Reset ETL Checkpoint for the RDBMS Tables

Customer Managed Applies to customer-managed instances of Alation

Applies from version 2024.1

Problem

Titles and descriptions for RDBMS objects aren’t updated in Alation Analytics after the ETL process when changes have been made via data dictionary uploads.

Root Cause

The update timestamps (ts_updated) in the tables in the Alation internal database (Rosemeta) are not refreshed after changes to titles and descriptions have been made via data dictionary uploads, which causes no updates in Alation Analytics after the ETL process.

In the normal case, when users curate titles and descriptions for RDBMS objects through uploading data dictionaries in the Alation user interface, the system expects the titles and descriptions to be updated along with the update timestamps in the tables of the Alation internal database. The Alation Analytics ETL process then picks up these updated timestamps to refresh the data in the relevant tables in the Alation Analytics database.

Resolution

The issue was resolved in version 2024.1. Going forward, titles and descriptions updated via data dictionary uploads will be accurately reflected in Alation Analytics.
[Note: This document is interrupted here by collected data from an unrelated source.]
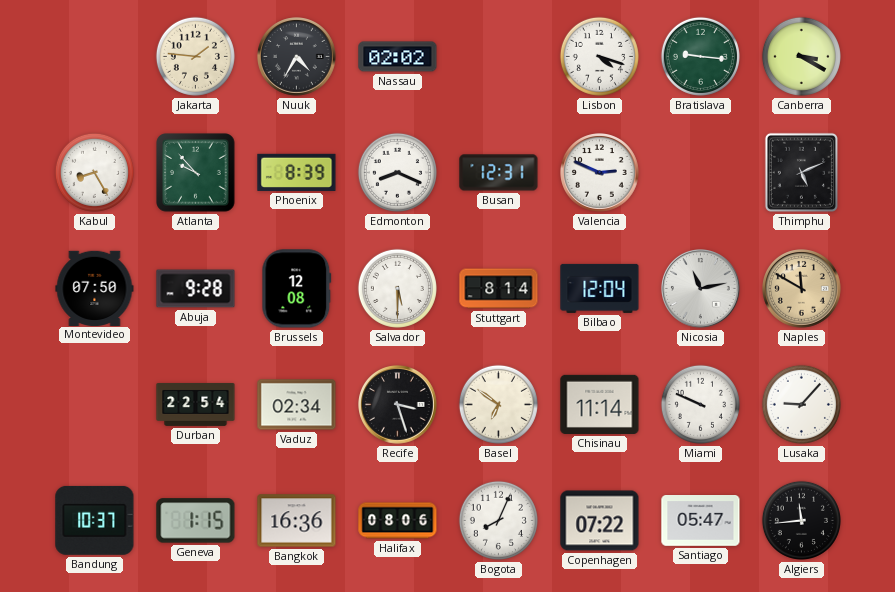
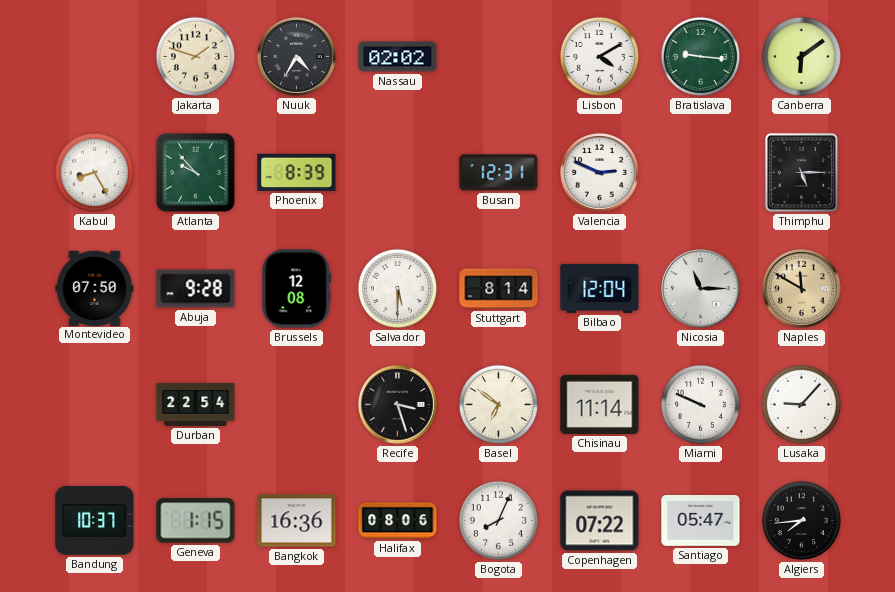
Jakarta: 1:46 -> 1:48
Lisbon: 4:18 -> 4:10
Canberra: 3:20 -> 6:09
Edmonton: 8:19 -> none
Thimphu: 5:11 -> 5:15
Nicosia: 11:13 -> 11:15
Vaduz: 02:34 -> none
Algiers: 11:44 -> 7:44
To update titles and descriptions for RDBMS objects that were previously omitted from Alation Analytics due to this issue, apply the Python script given below. The script doesn’t require downtime and can be run at any convenient time after updating Alation to 2024.1. The script resets the ETL checkpoint for the RDBMS model in Alation Analytics, configuring the next Alation Analytics ETL to refresh all data in the Alation Analytics RDBMS tables from the earliest record in the internal database. The following tables are impacted:

  • rdbms_datasources

  • rdbms_schemas

  • rdbms_tables

  • rdbms_columns

Script

#! /usr/bin/env python
import bootstrap_django_models
from django.db import connections
from django.apps import apps


def get_first_users_date_joined():
    result = None
    with connections["default"].cursor() as cursor:
        SQL = """
            select date_joined from auth_user order by date_joined asc limit 1;
        """
        cursor.execute(SQL)
        result = cursor.fetchone()
    return result[0]


def reset_checkpoint_for_model(model_name):
    table = apps.get_model("alation_analytics_v2", model_name)
    checkpoint = apps.get_model("alation_analytics_v2", "ETLCheckpoint")
    load_table = table._meta.db_table
    record = checkpoint.objects.filter(load_table_name=load_table)
    if record:
        record = record.latest("timestamp")
        first_user_joined_date = get_first_users_date_joined()
        if first_user_joined_date is not None:
            record.reset_checkpoint_to = str(first_user_joined_date)
            record.is_incremental_reset = True
            record.save()


if __name__ == "__main__":
    print("Started resetting ETL checkpoint for RDBMS models.")
    model_names = ["DimDatasources", "DimSchemas", "DimTables", "DimColumns"]
    for model_name in model_names:
        print("Processing model:", model_name)
        reset_checkpoint_for_model(model_name)
    print("Completed resetting ETL checkpoint for RDBMS models.")

Steps

To reset the ETL checkpoint for the RDBMS model:

  1. Copy and save the script to a temporary location on your Alation instance.

  2. Use SSH to connect to your Alation instance.

  3. Copy the script from the temporary directory to its designated directory on the Alation server. In the following command, we’re using a /tmp directory as an example.

    sudo cp /tmp/reset_checkpoint_for_rdbms_models.py /opt/alation/alation/opt/alation/django/alation_analytics_v2/one_off_scripts/
    
  4. Enter the Alation shell.

    sudo /etc/init.d/alation shell
    
  5. Change to the scripts directory.

    cd /opt/alation/django/alation_analytics_v2/one_off_scripts/
    
  6. Update ownership of the script.

    sudo chown alation:alation reset_checkpoint_for_rdbms_models.py
    
  7. Update the execution permissions of the script.

    sudo chmod a+x reset_checkpoint_for_rdbms_models.py
    
  8. Switch to the alation user.

    sudo su alation
    
  9. Ensure you are in the script directory /opt/alation/django/alation_analytics_v2/one_off_scripts/.

  10. Execute the script.

    python reset_checkpoint_for_rdbms_models.py
    
  11. The script completion will be indicated by a success message Completed resetting ETL checkpoint for RDBMS models. The next Alation Analytics ETL will start reloading the RDBMS tables in Alation Analytics from the earliest record. Depending on your table size, the reload process may span more than one ETL cycle. Going forward, the changes to titles and descriptions that are updated via data dictionary uploads will be updated in Alation Analytics accordingly.

  12. Exit from the alation user and the Alation shell by using exit twice.